| TASK DESCRIPTION |
Which lines run from the one containing "Given the image: Trace 'esophagus'." through the end of the entries? Restate them word for word, and only those.

(Stored data entries)
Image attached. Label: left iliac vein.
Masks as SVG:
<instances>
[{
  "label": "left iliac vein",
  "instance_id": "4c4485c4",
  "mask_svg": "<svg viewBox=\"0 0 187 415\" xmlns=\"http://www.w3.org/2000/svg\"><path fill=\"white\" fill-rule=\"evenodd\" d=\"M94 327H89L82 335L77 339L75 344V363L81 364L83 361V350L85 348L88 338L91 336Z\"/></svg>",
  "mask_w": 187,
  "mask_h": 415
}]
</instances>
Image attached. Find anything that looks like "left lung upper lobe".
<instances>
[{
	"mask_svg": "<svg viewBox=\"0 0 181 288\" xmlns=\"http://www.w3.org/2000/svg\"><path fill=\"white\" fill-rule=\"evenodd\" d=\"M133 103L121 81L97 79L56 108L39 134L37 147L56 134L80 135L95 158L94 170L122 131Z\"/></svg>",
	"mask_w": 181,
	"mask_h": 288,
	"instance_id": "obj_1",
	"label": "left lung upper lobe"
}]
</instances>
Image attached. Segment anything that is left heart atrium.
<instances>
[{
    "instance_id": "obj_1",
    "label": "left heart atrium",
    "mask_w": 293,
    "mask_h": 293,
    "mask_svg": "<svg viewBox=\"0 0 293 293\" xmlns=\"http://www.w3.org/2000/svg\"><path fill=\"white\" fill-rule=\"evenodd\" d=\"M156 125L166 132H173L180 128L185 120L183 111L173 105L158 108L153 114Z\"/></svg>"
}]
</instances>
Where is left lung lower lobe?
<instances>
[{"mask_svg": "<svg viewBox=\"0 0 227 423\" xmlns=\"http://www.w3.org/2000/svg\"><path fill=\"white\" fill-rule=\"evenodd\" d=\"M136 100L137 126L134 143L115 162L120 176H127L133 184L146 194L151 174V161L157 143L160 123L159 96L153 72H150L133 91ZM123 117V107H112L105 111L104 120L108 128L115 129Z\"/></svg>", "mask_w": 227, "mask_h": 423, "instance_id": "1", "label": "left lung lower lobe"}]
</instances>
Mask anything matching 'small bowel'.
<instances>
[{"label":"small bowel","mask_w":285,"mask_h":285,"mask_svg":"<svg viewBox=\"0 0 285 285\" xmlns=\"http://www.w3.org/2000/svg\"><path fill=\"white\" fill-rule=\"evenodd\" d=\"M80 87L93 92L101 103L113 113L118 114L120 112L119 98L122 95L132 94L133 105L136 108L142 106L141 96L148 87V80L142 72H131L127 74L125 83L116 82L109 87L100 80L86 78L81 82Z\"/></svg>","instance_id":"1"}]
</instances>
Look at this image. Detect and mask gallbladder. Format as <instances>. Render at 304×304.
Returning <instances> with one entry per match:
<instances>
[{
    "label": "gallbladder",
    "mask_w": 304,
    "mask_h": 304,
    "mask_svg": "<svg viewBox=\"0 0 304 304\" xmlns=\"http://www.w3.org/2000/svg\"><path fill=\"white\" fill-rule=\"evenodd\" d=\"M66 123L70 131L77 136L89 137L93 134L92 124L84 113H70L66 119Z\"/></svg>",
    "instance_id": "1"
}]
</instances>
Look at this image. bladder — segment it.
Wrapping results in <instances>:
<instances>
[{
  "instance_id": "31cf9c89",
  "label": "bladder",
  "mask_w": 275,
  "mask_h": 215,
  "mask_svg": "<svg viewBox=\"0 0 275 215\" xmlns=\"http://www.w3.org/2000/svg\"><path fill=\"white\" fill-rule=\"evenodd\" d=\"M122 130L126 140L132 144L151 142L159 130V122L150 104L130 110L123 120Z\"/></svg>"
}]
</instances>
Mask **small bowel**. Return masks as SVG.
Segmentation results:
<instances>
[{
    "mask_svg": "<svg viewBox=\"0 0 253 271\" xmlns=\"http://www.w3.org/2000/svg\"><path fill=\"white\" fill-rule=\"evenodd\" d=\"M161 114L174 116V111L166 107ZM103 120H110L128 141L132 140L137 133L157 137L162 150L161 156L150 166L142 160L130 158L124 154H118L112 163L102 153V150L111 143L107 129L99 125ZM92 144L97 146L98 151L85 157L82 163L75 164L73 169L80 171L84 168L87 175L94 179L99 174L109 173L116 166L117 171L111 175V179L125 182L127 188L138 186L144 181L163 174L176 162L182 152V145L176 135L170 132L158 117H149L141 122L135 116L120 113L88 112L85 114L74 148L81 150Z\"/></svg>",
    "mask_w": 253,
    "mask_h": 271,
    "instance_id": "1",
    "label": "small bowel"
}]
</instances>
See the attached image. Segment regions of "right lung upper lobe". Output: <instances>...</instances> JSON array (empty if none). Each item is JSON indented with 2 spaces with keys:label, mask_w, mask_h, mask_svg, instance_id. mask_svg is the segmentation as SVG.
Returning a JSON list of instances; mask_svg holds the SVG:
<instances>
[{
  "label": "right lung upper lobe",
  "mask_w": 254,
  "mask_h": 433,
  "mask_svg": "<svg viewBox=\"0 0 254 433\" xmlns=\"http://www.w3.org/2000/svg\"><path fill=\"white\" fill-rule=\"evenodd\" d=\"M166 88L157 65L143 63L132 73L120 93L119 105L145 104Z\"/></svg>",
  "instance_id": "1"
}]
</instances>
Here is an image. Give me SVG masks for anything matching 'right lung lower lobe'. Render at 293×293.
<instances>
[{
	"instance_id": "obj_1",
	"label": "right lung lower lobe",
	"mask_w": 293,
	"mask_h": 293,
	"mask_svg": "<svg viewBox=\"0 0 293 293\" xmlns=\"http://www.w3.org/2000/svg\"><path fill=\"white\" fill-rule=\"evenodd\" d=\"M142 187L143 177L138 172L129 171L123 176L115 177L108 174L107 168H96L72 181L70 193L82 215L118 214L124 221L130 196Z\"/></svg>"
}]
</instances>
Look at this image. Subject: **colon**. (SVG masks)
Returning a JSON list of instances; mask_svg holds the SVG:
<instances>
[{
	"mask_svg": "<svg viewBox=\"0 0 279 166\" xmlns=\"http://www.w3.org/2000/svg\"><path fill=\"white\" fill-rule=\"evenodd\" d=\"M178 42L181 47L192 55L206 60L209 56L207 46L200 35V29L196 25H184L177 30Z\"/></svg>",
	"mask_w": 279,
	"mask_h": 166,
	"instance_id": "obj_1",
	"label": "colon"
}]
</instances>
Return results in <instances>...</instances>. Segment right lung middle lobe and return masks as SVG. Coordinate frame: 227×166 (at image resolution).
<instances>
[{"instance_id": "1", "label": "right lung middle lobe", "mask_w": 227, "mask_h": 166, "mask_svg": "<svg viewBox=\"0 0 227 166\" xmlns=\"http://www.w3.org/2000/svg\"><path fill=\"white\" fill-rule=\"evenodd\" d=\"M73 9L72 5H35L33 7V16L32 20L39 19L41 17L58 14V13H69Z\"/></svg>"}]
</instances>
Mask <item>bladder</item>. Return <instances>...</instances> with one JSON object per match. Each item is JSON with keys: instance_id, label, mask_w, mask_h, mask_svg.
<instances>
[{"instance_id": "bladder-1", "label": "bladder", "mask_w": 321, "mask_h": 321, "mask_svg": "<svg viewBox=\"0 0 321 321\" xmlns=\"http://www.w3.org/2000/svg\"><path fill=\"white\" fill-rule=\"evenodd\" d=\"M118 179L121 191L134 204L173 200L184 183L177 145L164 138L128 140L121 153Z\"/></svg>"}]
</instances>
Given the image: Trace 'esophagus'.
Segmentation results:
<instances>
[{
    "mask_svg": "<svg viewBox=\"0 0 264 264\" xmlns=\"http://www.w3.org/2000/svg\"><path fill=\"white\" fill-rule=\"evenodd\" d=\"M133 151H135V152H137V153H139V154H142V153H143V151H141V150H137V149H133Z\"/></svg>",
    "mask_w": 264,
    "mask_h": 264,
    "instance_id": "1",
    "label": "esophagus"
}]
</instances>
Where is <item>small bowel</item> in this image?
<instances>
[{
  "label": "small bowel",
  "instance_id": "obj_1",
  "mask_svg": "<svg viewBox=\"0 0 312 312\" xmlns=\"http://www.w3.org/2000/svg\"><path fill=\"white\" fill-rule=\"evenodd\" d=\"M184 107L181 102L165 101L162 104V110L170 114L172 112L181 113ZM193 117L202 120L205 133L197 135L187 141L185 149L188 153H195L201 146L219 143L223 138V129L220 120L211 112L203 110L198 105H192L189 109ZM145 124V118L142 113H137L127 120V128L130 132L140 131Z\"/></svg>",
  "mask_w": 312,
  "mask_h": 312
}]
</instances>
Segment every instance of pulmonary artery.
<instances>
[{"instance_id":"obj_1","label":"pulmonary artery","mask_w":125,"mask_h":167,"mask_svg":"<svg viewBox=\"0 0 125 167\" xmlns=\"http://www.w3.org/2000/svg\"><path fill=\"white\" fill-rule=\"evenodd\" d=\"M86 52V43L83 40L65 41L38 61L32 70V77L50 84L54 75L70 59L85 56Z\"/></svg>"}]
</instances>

| FINISHED EXERCISE |
Given the image: Trace 'esophagus'.
Segmentation results:
<instances>
[{
    "mask_svg": "<svg viewBox=\"0 0 264 264\" xmlns=\"http://www.w3.org/2000/svg\"><path fill=\"white\" fill-rule=\"evenodd\" d=\"M133 151H135V152H137V153H139V154H142V153H143V151H141V150H137V149H133Z\"/></svg>",
    "mask_w": 264,
    "mask_h": 264,
    "instance_id": "1",
    "label": "esophagus"
}]
</instances>
Where is <item>small bowel</item> in this image?
<instances>
[{
  "label": "small bowel",
  "instance_id": "obj_1",
  "mask_svg": "<svg viewBox=\"0 0 312 312\" xmlns=\"http://www.w3.org/2000/svg\"><path fill=\"white\" fill-rule=\"evenodd\" d=\"M184 107L181 102L165 101L162 104V110L170 114L172 112L181 113ZM193 117L202 120L205 133L197 135L187 141L185 149L188 153H195L201 146L219 143L223 138V129L220 120L211 112L203 110L198 105H192L189 109ZM145 124V118L142 113H137L127 120V128L130 132L140 131Z\"/></svg>",
  "mask_w": 312,
  "mask_h": 312
}]
</instances>
Segment every instance of pulmonary artery.
<instances>
[{"instance_id":"obj_1","label":"pulmonary artery","mask_w":125,"mask_h":167,"mask_svg":"<svg viewBox=\"0 0 125 167\" xmlns=\"http://www.w3.org/2000/svg\"><path fill=\"white\" fill-rule=\"evenodd\" d=\"M86 52V43L83 40L65 41L38 61L32 70V77L50 84L54 75L70 59L85 56Z\"/></svg>"}]
</instances>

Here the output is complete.